RUSSELL DICKERSON – Southern Symphony

Triple Tigers
RUSSELL DICKERSON - Southern Symphony

Nouveau produit sur la scène ultra-manufacturée de l’industrie de l’entertainment fructifiant à Nashville (devenue en quelque sorte le pendant de Disney Inc. pour les radios néo-white-trash), Russell Dickerson semble méticuleusement calibré pour incarner le pendant right-wing de dissidents réformateurs tels que Jason Isbell et Lucinda Williams. Ne vous fiez pas à son look d’avatar de Robert Gordon, car ce brave gars (élevé au grain dans le même État, à Union City) personnifie l’essentiel des valeurs de la communauté à laquelle il s’adresse – et appartient.

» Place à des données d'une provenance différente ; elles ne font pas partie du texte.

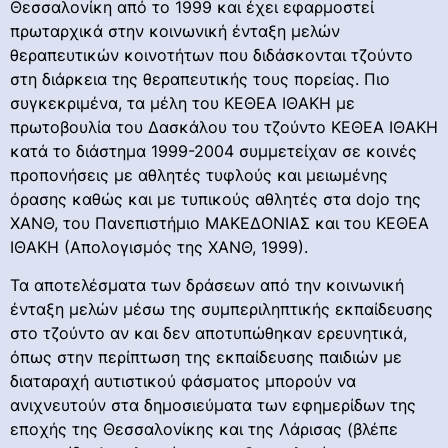
Θεσσαλονίκη από το 1999 και έχει εφαρμοστεί
πρωταρχικά στην κοινωνική ένταξη μελών
θεραπευτικών κοινοτήτων που διδάσκονται τζούντο
στη διάρκεια της θεραπευτικής τους πορείας. Πιο
συγκεκριμένα, τα μέλη του ΚΕΘΕΑ ΙΘΑΚΗ με
πρωτοβουλία του Δασκάλου του τζούντο ΚΕΘΕΑ ΙΘΑΚΗ
κατά το διάστημα 1999-2004 συμμετείχαν σε κοινές
προπονήσεις με αθλητές τυφλούς και μειωμένης
όρασης καθώς και με τυπικούς αθλητές στα dojo της
ΧΑΝΘ, του Πανεπιστήμιο ΜΑΚΕΔΟΝΙΑΣ και του ΚΕΘΕΑ
ΙΘΑΚΗ (Απολογισμός της ΧΑΝΘ, 1999).
Τα αποτελέσματα των δράσεων από την κοινωνική
ένταξη μελών μέσω της συμπεριληπτικής εκπαίδευσης
στο τζούντο αν και δεν αποτυπώθηκαν ερευνητικά,
όπως στην περίπτωση της εκπαίδευσης παιδιών με
διαταραχή αυτιστικού φάσματος μπορούν να
ανιχνευτούν στα δημοσιεύματα των εφημερίδων της
εποχής της Θεσσαλονίκης και της Λάρισας (βλέπε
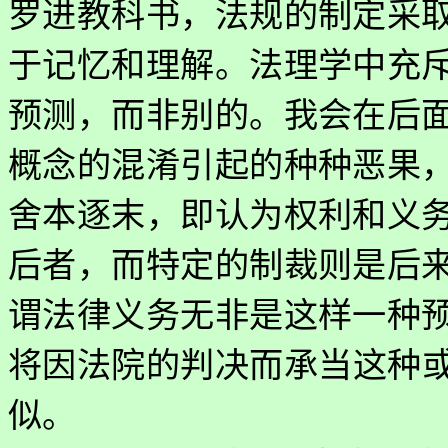
罗进教科书，法规的制定采
于记忆和理解。法理学中充
预测，而非别的。我会在后
概念的混淆引起的种种恶果
舍本逐末，即认为权利和义
后者，而特定的制裁则是后
谓法律义务无非是这样一种
将因法院的判决而承当这种
似。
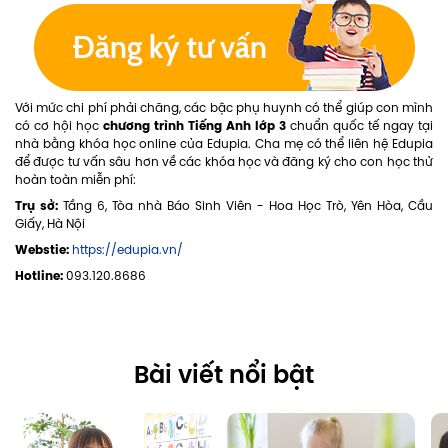
Với mức chi phí phải chăng, các bậc phụ huynh có thể giúp con mình
chương trình Tiếng Anh lớp 3
có cơ hội học
chuẩn quốc tế ngay tại
nhà bằng khóa học online của Edupia. Cha mẹ có thể liên hệ Edupia
để được tư vấn sâu hơn về các khóa học và đăng ký cho con học thử
hoàn toàn miễn phí:
Trụ sở:
Tầng 6, Tòa nhà Báo Sinh Viên - Hoa Học Trò, Yên Hòa, Cầu
Giấy, Hà Nội
Webstie:
https://edupia.vn/
Hotline:
093.120.8686
Bài viết nổi bật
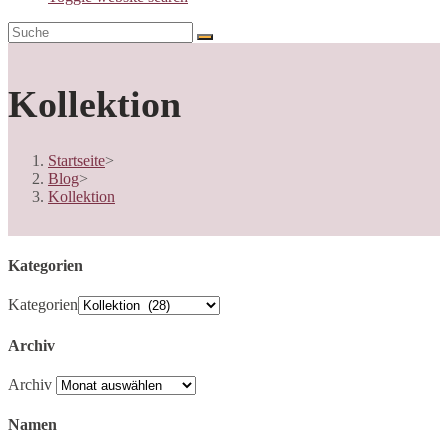
Kollektion
Startseite
>
Blog
>
Kollektion
Kategorien
Kategorien
Archiv
Archiv
Namen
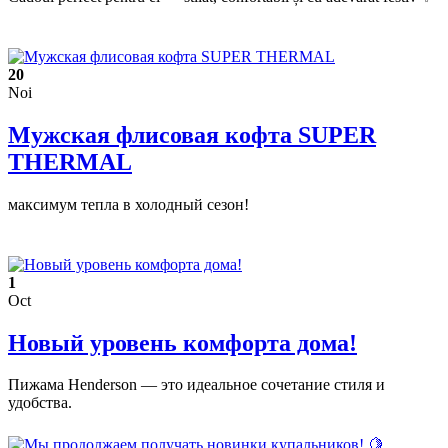
20
Noi
Мужская флисовая кофта SUPER
THERMAL
максимум тепла в холодный сезон!
1
Oct
Новый уровень комфорта дома!
Пижама Henderson — это идеальное сочетание стиля и
удобства.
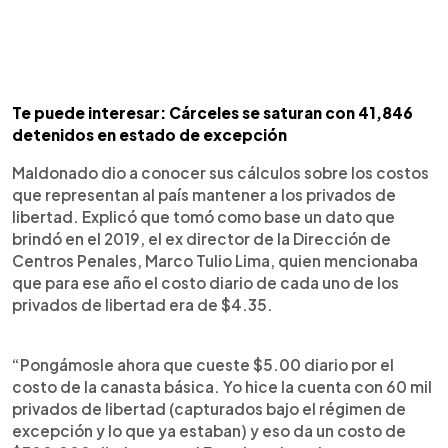
Te puede interesar: Cárceles se saturan con 41,846
detenidos en estado de excepción
Maldonado dio a conocer sus cálculos sobre los costos
que representan al país mantener a los privados de
libertad. Explicó que tomó como base un dato que
brindó en el 2019, el ex director de la Dirección de
Centros Penales, Marco Tulio Lima, quien mencionaba
que para ese año el costo diario de cada uno de los
privados de libertad era de $4.35.
“Pongámosle ahora que cueste $5.00 diario por el
costo de la canasta básica. Yo hice la cuenta con 60 mil
privados de libertad (capturados bajo el régimen de
excepción y lo que ya estaban) y eso da un costo de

Avec son heavy beat façon “We Will Rock You” et son refrain choral taillé pour les stades, l’hymne “Never Get Old” s’avère un plaidoyer éhonté pour les idées les plus conservatrices de l’Amérikkke profonde (via la camaraderie entre voisins de la middle-class blanche, lors de barbecues résidentiels), tandis que “It’s About Time” célèbre la Bud-Light à moitié prix et que “Forever For A Little While” cite explicitement Texaco (le placement de produits débordant de nos jours la seule imagerie des clips). La plage titulaire résonne comme un manifeste proto-suprémaciste en puissance (“là d’où je viens, on se lave les mains avant de se mettre à table, on ne répond pas à sa mère et le prêtre te montre la voie…”): de quoi faire passer Lynyrd Skynyrd même pour de dangereux progressistes… Pour achever de vous mettre en garde, les odes maritales que représentent ici “Home Sweet”, “All Yours All Night”, “Honey”, “Waiting For You My Whole Life” et “Come To Jesus” (sic) prodiguent une idée plausible de ce que la tribu Trump doit écouter sur ses earphones, tandis que son patriarche déconfit rumine sa défaite contestée sur les golf greens (et jusqu’au Capitole). La production “up-to-date” de Dann Huff (ne répugnant pas à abuser de tapageuses drum-machines programmées en break-beats, ainsi que d’invasifs arrangements synthétiques) s’applique à appâter de même les trentenaires et les quadras, et le camp Républicain semble donc bien avoir trouvé son propre Bruce Springsteen, fusse-t-il de papier-mâché… Un slogan pour 2024: white-trash matters?